Error 4 – Different classifications in group and individual entity financial statements
The accounting treatment of items in the separate financial statements and the consolidated financial statements is not always the same.
In some cases, one entity in a group may own a property that it rents out to another group company. In the consolidated financial statements, this property is classified as PPE because it is owner-occupied from the perspective of the group.
A common error occurs when preparers fail to change the classification to investment property in the individual financial statements of the property owner, who is merely holding the property to earn rentals. In addition, any accumulated fair value increments recognised in other comprehensive income in the consolidated financial statements in relation to the property must be transferred to retained earnings in the financial statements of the property owner, with the current period movement in fair value recognised in profit or loss.
In some cases, an entity owns property that is leased to, and occupied by, its parent or another subsidiary. The property does not qualify as investment property in the consolidated financial statements, because the property is owner-occupied from the perspective of the group. However, from the perspective of the entity that owns it, the property is investment property if it meets the definition in paragraph 5. Therefore, the lessor treats the property as investment property in its individual financial statements.
IAS 40, paragraph 15
In some cases, an entity owns property that is leased to, and occupied by, its controlling entity or another controlled entity. The property does not qualify as investment property in consolidated financial statements, because the property is owner-occupied from the perspective of the economic entity. However, from the perspective of the entity that owns it, the property is investment property if it meets the definition in paragraph 7. Therefore, the lessor treats the property as investment property in its individual financial statements.
PBE IPSAS 16, paragraph 19
 
Error 4
Incorrectly classifying property as PPE in separate financial statements of the property owner.
 
Error 5 – Business combination or asset acquisition
When acquiring a property that meets the definition of investment property, a common error occurs when preparers assume that the acquisition is an asset acquisition, and fail to assess whether the purchase constitutes a business combination under IFRS 3 Business Combinations.

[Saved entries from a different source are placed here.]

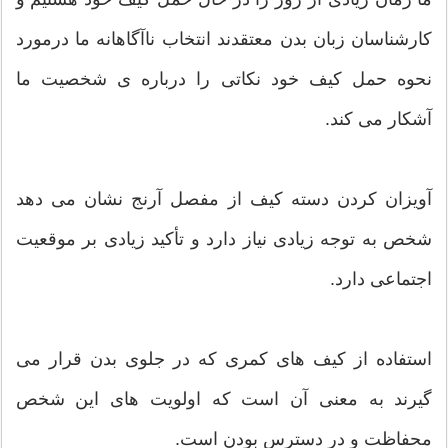
کارشناسان زبان بدن معتقدند انتخاب ناآگاهانه ما درمورد
نحوه حمل کیف خود نکاتی را درباره ی شخصیت ما
آشکار می کند.
آویزان کردن دسته کیف از مفصل آرنج نشان می دهد
شخص به توجه زیادی نیاز دارد و تأکید زیادی بر موقعیت
اجتماعی دارد.
استفاده از کیف های کمری که در جلوی بدن قرار می
گیرند به معنی آن است که اولویت های این شخص
محفاظت و در دسترس بودن است.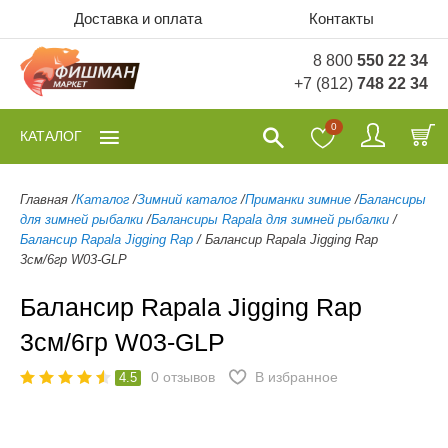
Доставка и оплата
Контакты
8 800
550 22 34
+7 (812)
748 22 34
0
КАТАЛОГ
Главная
/
Каталог
/
Зимний каталог
/
Приманки зимние
/
Балансиры
для зимней рыбалки
/
Балансиры Rapala для зимней рыбалки
/
Балансир Rapala Jigging Rap
/
Балансир Rapala Jigging Rap
3см/6гр W03-GLP
Балансир Rapala Jigging Rap
3см/6гр W03-GLP
0
отзывов
В избранное
4.5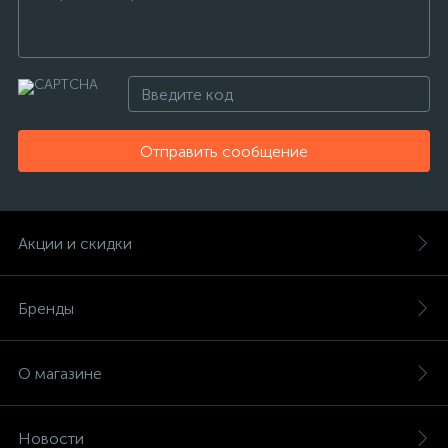
Отправить сообщение
Акции и скидки
Бренды
О магазине
Новости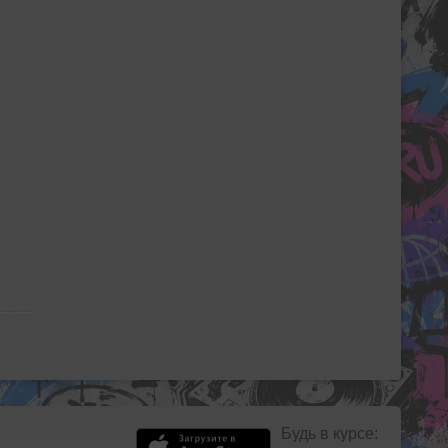
Будь в курсе: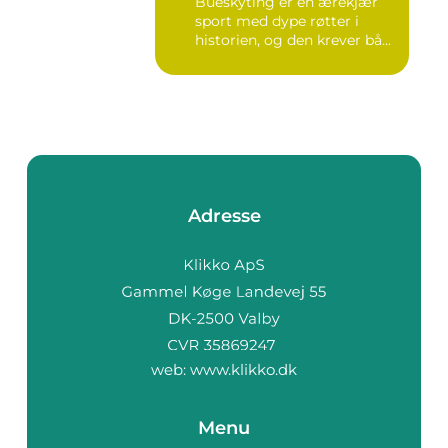
Bueskyting er en ærekjær
sport med dype røtter i
historien, og den krever bå...
Adresse
web:
www.klikko.dk
Menu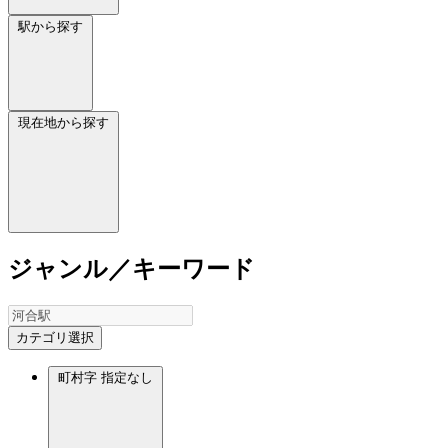
駅から探す
現在地から探す
ジャンル／キーワード
カテゴリ選択
町村字
指定なし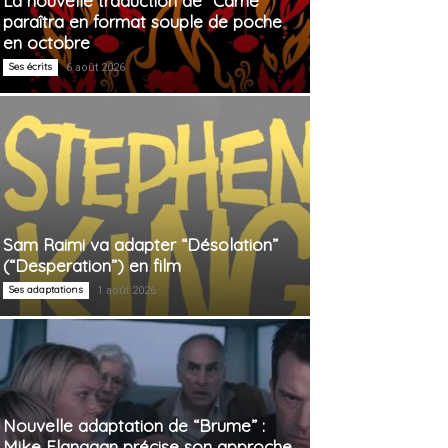
La nouvelle traduction de “Carrie”
paraîtra en format souple de poche
en octobre
Ses écrits
6 août 2026
Sam Raimi va adapter “Désolation”
(“Desperation”) en film
Ses adaptations
1 août 2026
Nouvelle adaptation de “Brume” :
Mike Flanagan précise son approche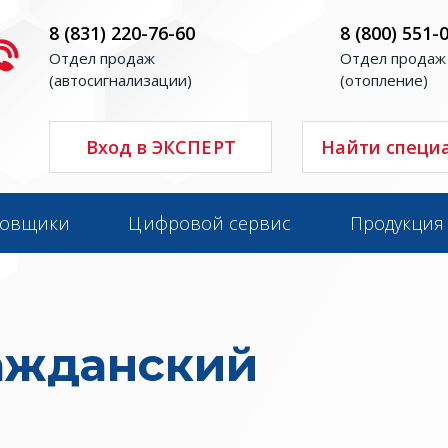
8 (831) 220-76-60
8 (800) 551-
Отдел продаж
Отдел продаж
(автосигнализации)
(отопление)
Вход в ЭКСПЕРТ
Найти специ
новщики
Цифровой сервис
Продукция
ажданский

The implication of this is that the purchase price is allocated entirely to property purchased, whereas in a business combination, the investment property acquired is measured at fair value on acquisition date, any excess consideration is allocated to goodwill, and a deferred tax liability is recognised where the fair value of the property exceeds its tax base.
 
Judgement is also needed to determine whether the acquisition of investment property is the acquisition of an asset or a group of assets or a business combination within the scope of IFRS 3 Business Combinations. Reference should be made to IFRS 3 to determine whether it is a business combination. The discussion in paragraphs 7–14 of this Standard relates to whether or not property is owner-occupied property or investment property and not to determining whether or not the acquisition of property is a business combination as defined in IFRS 3. Determining whether a specific transaction meets the definition of a business combination as defined in IFRS 3 and includes an investment property as defined in this Standard requires the separate application of both Standards.
IAS 40, paragraph 14A; PBE IPSAS 16, paragraph 18.1 (with some minor wording differences)
 
Error 5
Failing to identify investment properties acquired as part of a business combination.